While the guest runs, I see very high kernel CPU usage (based on
`htop` output).
Host setup:
Linux nj1058 3.10.8-1.el6.elrepo.x86_64 #1 SMP Tue Aug 20 18:48:29 EDT
2013 x86_64 x86_64 x86_64 GNU/Linux
CentOS 6
qemu 1.6.0
2x Intel E5-2630 (virtualization extensions turned on, total of 24
cores including hyperthread cores)
24GB memory
swap file is enabled, but unused
Guest setup:
Windows Server 2008R2 (64 bit)
24 vCPUs
16 GB memory
VirtIO disk and network drivers installed
/qemu16/bin/qemu-system-x86_64 -name VMID100 -S -machine
pc-i440fx-1.6,accel=kvm,usb=off -cpu
host,hv_relaxed,hv_vapic,hv_spinlocks=0x1000 -m 15259 -smp
24,sockets=1,cores=12,threads=2 -uuid
90301200-8d47-6bb3-0623-bed7c8b1dd7c -no-user-config -nodefaults
-chardev
socket,id=charmonitor,path=/libvirt111/var/lib/libvirt/qemu/VMID100.monitor,server,nowait
-mon chardev=charmonitor,id=monitor,mode=readline -rtc
base=utc,driftfix=slew -no-hpet -boot c -usb -drive
file=/dev/vmimages/VMID100,if=none,id=drive-virtio-disk0,format=raw,cache=writeback,aio=native
-device
virtio-blk-pci,bus=pci.0,addr=0x4,drive=drive-virtio-disk0,id=virtio-disk0
-drive if=none,media=cdrom,id=drive-ide0-1-0,readonly=on,format=raw
-device ide-drive,bus=ide.1,unit=0,drive=drive-ide0-1-0,id=ide0-1-0
-netdev tap,fd=18,id=hostnet0,vhost=on,vhostfd=19 -device
virtio-net-pci,netdev=hostnet0,id=net0,mac=52:54:00:00:2c:6d,bus=pci.0,addr=0x3
-vnc 127.0.0.1:100 -k en-us -vga cirrus -device
virtio-balloon-pci,id=balloon0,bus=pci.0,addr=0x5
The beginning of `perf top` output:
Samples: 62M of event 'cycles', Event count (approx.): 642019289177
64.69% [kernel] [k] _raw_spin_lock
2.59% qemu-system-x86_64 [.] 0x00000000001e688d
1.90% [kernel] [k] native_write_msr_safe
0.84% [kvm] [k] vcpu_enter_guest
0.80% [kernel] [k] __schedule
0.77% [kvm_intel] [k] vmx_vcpu_run
0.68% [kernel] [k] effective_load
0.65% [kernel] [k] update_cfs_shares
0.62% [kernel] [k] _raw_spin_lock_irq
0.61% [kernel] [k] native_read_msr_safe
0.56% [kernel] [k] enqueue_entity
I've captured 20,000 lines of kvm trace output.

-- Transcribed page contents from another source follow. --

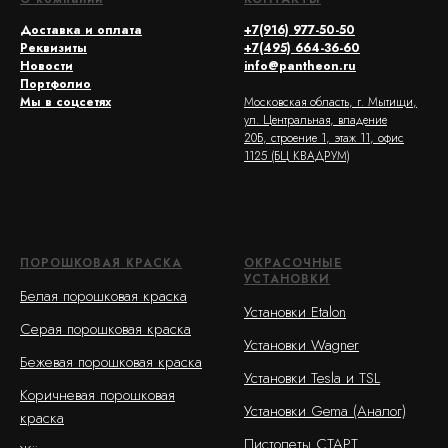
Доставка и оплата
+7(916) 977-50-50
Реквизиты
+7(495) 664-36-60
Новости
info@pantheon.ru
Портфолио
Мы в соцсетях
Московская область, г. Мытищи,
ул. Центральная, владение
20Б, строение 1, этаж 11, офис
1125 (БЦ КВАДРУМ)
ПОРОШКОВАЯ КРАСКА
ОКРАСОЧНЫЕ
УСТАНОВКИ
Белая порошковая краска
Установки Etalon
Серая порошковая краска
Установки Wagner
Бежевая порошковая краска
Установки Tesla и TSL
Коричневая порошковая
Установки Gema (Аналог)
краска
Пистолеты СТАРТ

This can be found
https://gist.github.com/devicenull/fa8f49d4366060029ee4/raw/fb89720d34b43920be22e3e9a1d88962bf305da8/trace
So far, I've tried the following with very little effect:
* Disable HPET on the guest
* Enable hv_relaxed, hv_vapic, hv_spinlocks
* Enable SR-IOV
* Pin vCPUs to physical CPUs
* Forcing x2apic enabled in the guest (bcdedit /set x2apicpolicy yes)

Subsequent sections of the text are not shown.